Value to Management
- Provides data to evaluate whether water quality criteria are being met: The Narragansett Bay monitoring systems generate a primary source of data for the RI Department of Environmental Management (RIDEM) to evaluate water quality against state criteria for dissolved oxygen and provide critical data for the state assessment of water quality impairments in upper and mid-Narragansett Bay.
- Improves understanding of water quality trends and relationships: Dissolved oxygen monitoring in the bay provides high-resolution temporal and spatial water quality data, gives early warning of hypoxic events, informs the development of predictive water quality models applicable to future management decisions, and generates data to improve understanding of nutrient pollution and hypoxia.

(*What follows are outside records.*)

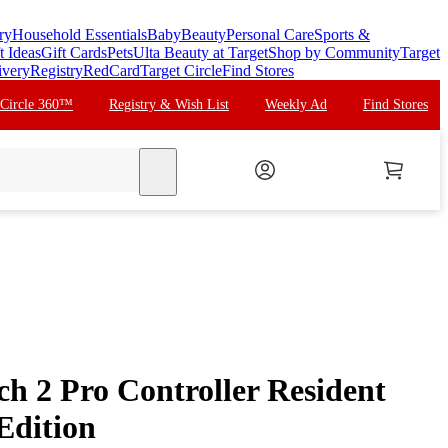
ry
Household Essentials
Baby
Beauty
Personal Care
Sports &
t Ideas
Gift Cards
Pets
Ulta Beauty at Target
Shop by Community
Target
ivery
Registry
RedCard
Target Circle
Find Stores
 Circle 360™
Registry & Wish List
Weekly Ad
Find Stores
search
ch 2 Pro Controller Resident
Edition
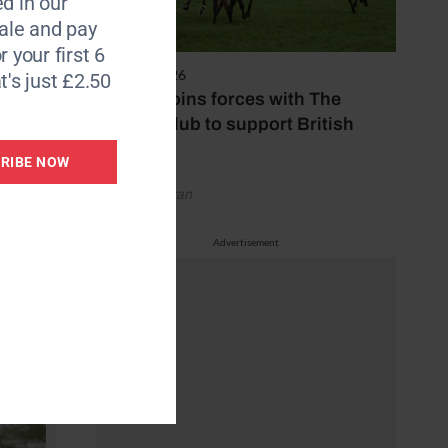
d in our
ly. When
le and pay
r your first 6
7 August 2026
t's just £2.50
ow,”
Spillers joins forces with The
being
Jockey Club to support British
racing
RIBE NOW
by Emily Bevan
Advertisement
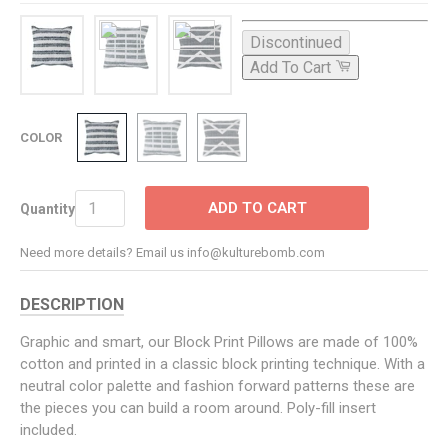
Discontinued
Add To Cart
COLOR
ADD TO CART
Quantity
Need more details? Email us info@kulturebomb.com
DESCRIPTION
Graphic and smart, our Block Print Pillows are made of 100%
cotton and printed in a classic block printing technique. With a
neutral color palette and fashion forward patterns these are
the pieces you can build a room around. Poly-fill insert
included.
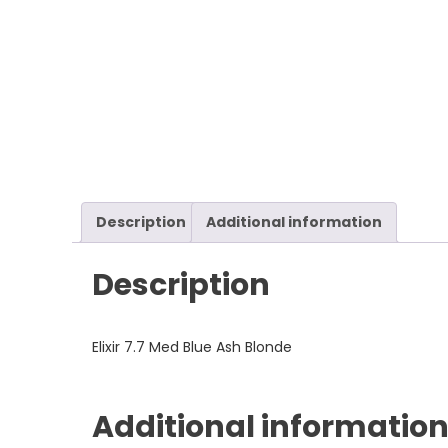
Description
Additional information
Description
Elixir 7.7 Med Blue Ash Blonde
Additional informatio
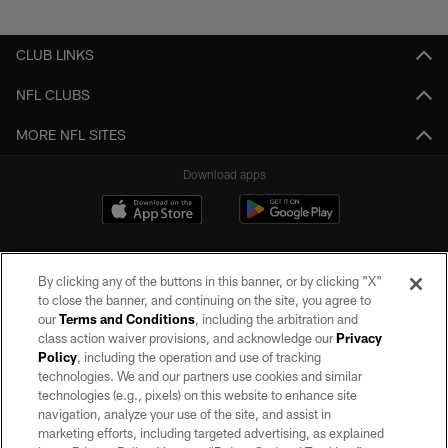
Pause
Play
CLUB LINKS
NFL CLUBS
MORE NFL SITES
Download apps
By clicking any of the buttons in this banner, or by clicking "X"
to close the banner, and continuing on the site, you agree to
our
Terms and Conditions
, including the arbitration and
class action waiver provisions, and acknowledge our
Privacy
Policy
, including the operation and use of tracking
©2026 by the Las Vegas Raiders. All rights reserved. No portion of this site
may be reproduced without the express written permission of the Las Vegas
technologies. We and our partners use cookies and similar
Raiders.
technologies (e.g., pixels) on this website to enhance site
navigation, analyze your use of the site, and assist in
PRIVACY POLICY
marketing efforts, including targeted advertising, as explained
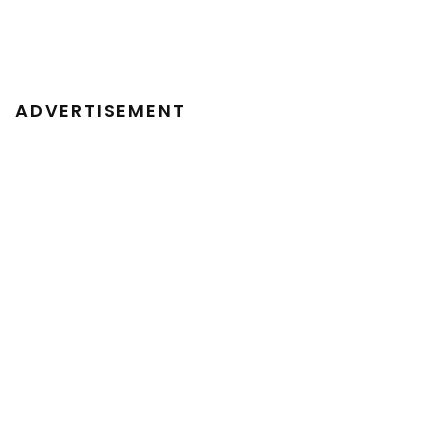
ADVERTISEMENT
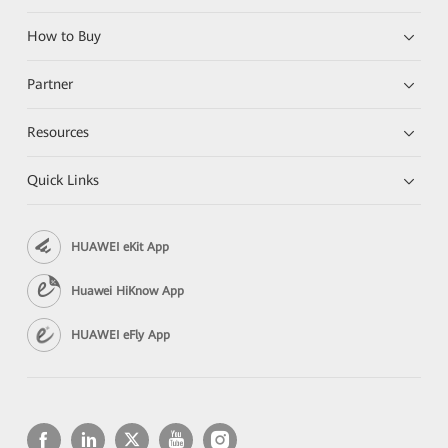
How to Buy
Partner
Resources
Quick Links
HUAWEI eKit App
Huawei HiKnow App
HUAWEI eFly App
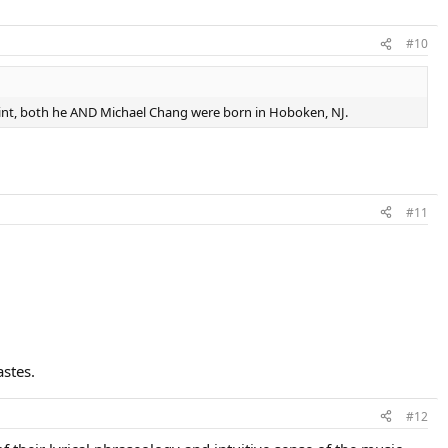
#10
oint, both he AND Michael Chang were born in Hoboken, NJ.
#11
astes.
#12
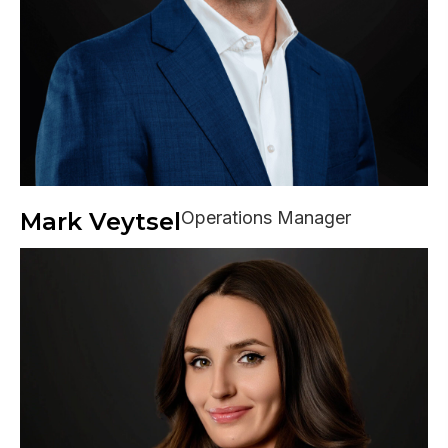
Mark Veytsel
Operations Manager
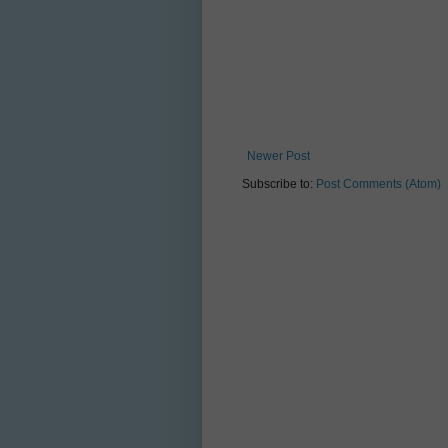
Newer Post
Subscribe to:
Post Comments (Atom)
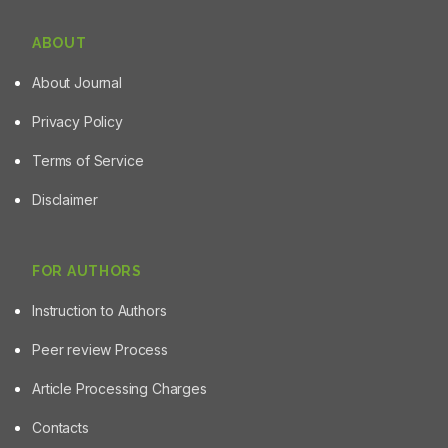
ABOUT
About Journal
Privacy Policy
Terms of Service
Disclaimer
FOR AUTHORS
Instruction to Authors
Peer review Process
Article Processing Charges
Contacts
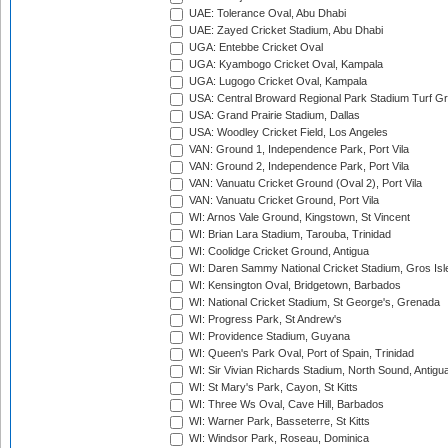
UAE: Tolerance Oval, Abu Dhabi
UAE: Zayed Cricket Stadium, Abu Dhabi
UGA: Entebbe Cricket Oval
UGA: Kyambogo Cricket Oval, Kampala
UGA: Lugogo Cricket Oval, Kampala
USA: Central Broward Regional Park Stadium Turf Gro
USA: Grand Prairie Stadium, Dallas
USA: Woodley Cricket Field, Los Angeles
VAN: Ground 1, Independence Park, Port Vila
VAN: Ground 2, Independence Park, Port Vila
VAN: Vanuatu Cricket Ground (Oval 2), Port Vila
VAN: Vanuatu Cricket Ground, Port Vila
WI: Arnos Vale Ground, Kingstown, St Vincent
WI: Brian Lara Stadium, Tarouba, Trinidad
WI: Coolidge Cricket Ground, Antigua
WI: Daren Sammy National Cricket Stadium, Gros Isle
WI: Kensington Oval, Bridgetown, Barbados
WI: National Cricket Stadium, St George's, Grenada
WI: Progress Park, St Andrew's
WI: Providence Stadium, Guyana
WI: Queen's Park Oval, Port of Spain, Trinidad
WI: Sir Vivian Richards Stadium, North Sound, Antigu
WI: St Mary's Park, Cayon, St Kitts
WI: Three Ws Oval, Cave Hill, Barbados
WI: Warner Park, Basseterre, St Kitts
WI: Windsor Park, Roseau, Dominica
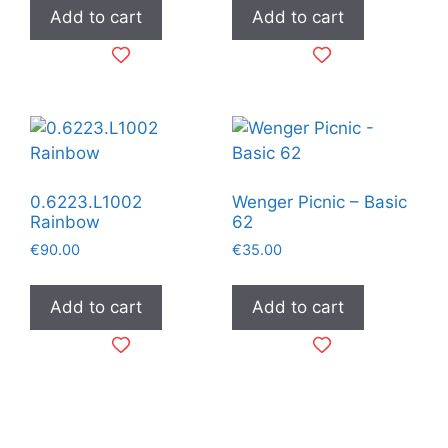
Add to cart
Add to cart
0.6223.L1002
Wenger Picnic – Basic
Rainbow
62
€
90.00
€
35.00
Add to cart
Add to cart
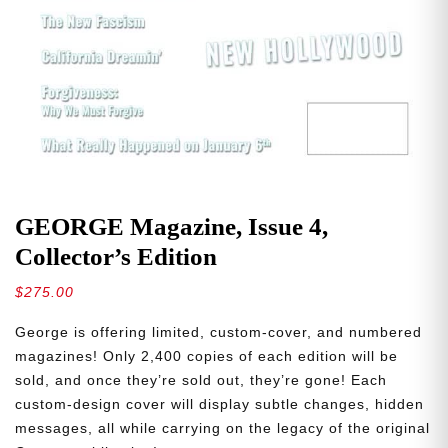
GEORGE Magazine, Issue 4,
Collector’s Edition
$
275.00
George is offering limited, custom-cover, and numbered
magazines! Only 2,400 copies of each edition will be
sold, and once they’re sold out, they’re gone! Each
custom-design cover will display subtle changes, hidden
messages, all while carrying on the legacy of the original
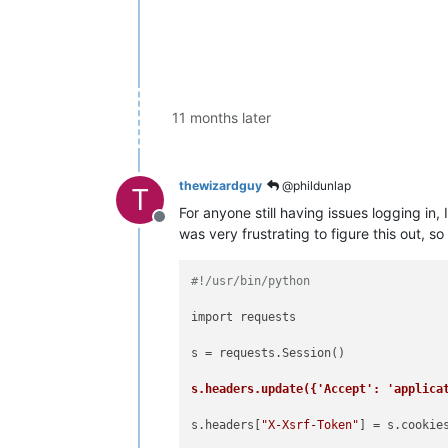
11 months later
thewizardguy
@phildunlap
T
For anyone still having issues logging in
Offline
was very frustrating to figure this out, so 
#!/usr/bin/python
import requests

s = requests.Session()

s.headers.update({'Accept': 'applica
s.headers[
"X-Xsrf-Token"
] = s.cookie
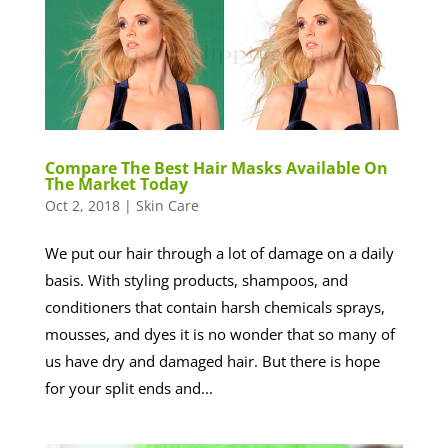
Compare The Best Hair Masks Available On
The Market Today
Oct 2, 2018
|
Skin Care
We put our hair through a lot of damage on a daily
basis. With styling products, shampoos, and
conditioners that contain harsh chemicals sprays,
mousses, and dyes it is no wonder that so many of
us have dry and damaged hair. But there is hope
for your split ends and...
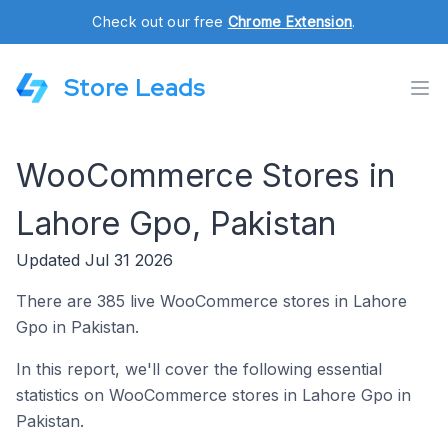
Check out our free
Chrome Extension
.
Store Leads
WooCommerce Stores in
Lahore Gpo, Pakistan
Updated Jul 31 2026
There are 385 live WooCommerce stores in Lahore
Gpo in Pakistan.
In this report, we'll cover the following essential
statistics on WooCommerce stores in Lahore Gpo in
Pakistan.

- Indicates efficacy of infrastructure improvements: Monitoring dissolved oxygen levels in the bay helps determine if infrastructure improvements implemented by the Narragansett Bay Commission and other wastewater treatment facilities to reduce nutrient pollution are working as designed.
In Narragansett Bay, a critical component of water quality is the amount of dissolved oxygen (DO) in the water. DO, which is just like oxygen in the air except dissolved in water, is essential to marine life. Fish and other aquatic organisms such as lobsters and oysters need oxygen to live, just as humans rely on oxygen in the air; Rhode Island relies on these abundant resources for a healthy economy, including commercial and recreational fisheries. DO levels naturally vary based on conditions such as water flow and temperature (fast flowing and cold waters tend to have more DO than slow moving and warm waters), but can also be affected by human behavior such as excess nutrients that are released into the bay from wastewater treatment facilities and runoff from overly-fertilized lawns.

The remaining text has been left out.